Work item: Below are some records; copy each line in them that contains "流沙之城".

- Opening Delimiter -

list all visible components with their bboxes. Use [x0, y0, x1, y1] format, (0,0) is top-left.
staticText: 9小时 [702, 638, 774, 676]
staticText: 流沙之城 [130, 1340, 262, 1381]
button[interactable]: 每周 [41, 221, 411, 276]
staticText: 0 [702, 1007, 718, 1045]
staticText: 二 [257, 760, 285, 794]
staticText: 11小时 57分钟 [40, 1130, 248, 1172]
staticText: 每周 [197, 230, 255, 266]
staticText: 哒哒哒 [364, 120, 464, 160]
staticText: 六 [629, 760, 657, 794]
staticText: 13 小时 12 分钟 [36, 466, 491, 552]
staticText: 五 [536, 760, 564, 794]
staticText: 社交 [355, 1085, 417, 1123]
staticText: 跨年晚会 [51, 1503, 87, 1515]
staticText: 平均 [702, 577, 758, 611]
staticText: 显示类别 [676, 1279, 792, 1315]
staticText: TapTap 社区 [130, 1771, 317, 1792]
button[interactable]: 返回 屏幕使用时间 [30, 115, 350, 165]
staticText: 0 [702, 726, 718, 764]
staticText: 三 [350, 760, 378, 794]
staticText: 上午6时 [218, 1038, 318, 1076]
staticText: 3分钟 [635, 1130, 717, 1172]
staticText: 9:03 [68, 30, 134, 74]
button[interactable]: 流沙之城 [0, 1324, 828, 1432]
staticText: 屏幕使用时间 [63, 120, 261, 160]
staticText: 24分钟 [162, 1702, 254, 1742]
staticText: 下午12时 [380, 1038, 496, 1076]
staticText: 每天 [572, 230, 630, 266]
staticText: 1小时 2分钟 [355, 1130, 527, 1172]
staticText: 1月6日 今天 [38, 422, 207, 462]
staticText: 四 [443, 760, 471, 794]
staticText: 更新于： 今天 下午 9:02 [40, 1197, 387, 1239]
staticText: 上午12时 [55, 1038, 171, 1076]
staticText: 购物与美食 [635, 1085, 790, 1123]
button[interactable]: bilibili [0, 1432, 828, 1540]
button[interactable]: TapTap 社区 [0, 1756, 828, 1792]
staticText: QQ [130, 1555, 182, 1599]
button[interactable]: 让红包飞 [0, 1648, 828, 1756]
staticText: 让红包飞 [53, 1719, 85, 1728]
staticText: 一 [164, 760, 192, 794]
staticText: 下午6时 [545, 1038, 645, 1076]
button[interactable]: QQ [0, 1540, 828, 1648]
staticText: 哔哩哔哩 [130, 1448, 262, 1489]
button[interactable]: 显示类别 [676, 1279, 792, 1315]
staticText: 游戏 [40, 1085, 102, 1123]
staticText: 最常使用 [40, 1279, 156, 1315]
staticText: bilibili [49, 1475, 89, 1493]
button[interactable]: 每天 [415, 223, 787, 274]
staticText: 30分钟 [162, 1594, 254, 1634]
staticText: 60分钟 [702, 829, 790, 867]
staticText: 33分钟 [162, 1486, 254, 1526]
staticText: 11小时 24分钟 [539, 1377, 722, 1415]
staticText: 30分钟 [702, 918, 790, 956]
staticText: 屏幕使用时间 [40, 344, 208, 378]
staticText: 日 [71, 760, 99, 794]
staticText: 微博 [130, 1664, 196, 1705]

- Closing Delimiter -

Finished exercise:
staticText: 流沙之城 [130, 1340, 262, 1381]
button[interactable]: 流沙之城 [0, 1324, 828, 1432]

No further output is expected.